WHAT TO PRODUCE – You are asked to write out the full listing exactly as it stands.

EXTRACTED MATERIAL –

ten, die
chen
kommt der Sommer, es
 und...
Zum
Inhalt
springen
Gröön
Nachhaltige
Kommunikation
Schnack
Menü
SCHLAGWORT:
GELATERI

EXERCISE SOLUTION –
ten, die
chen
kommt der Sommer, es
 und...
Zum
Inhalt
springen
Gröön
Nachhaltige
Kommunikation
Schnack
Menü
SCHLAGWORT:
GELATERI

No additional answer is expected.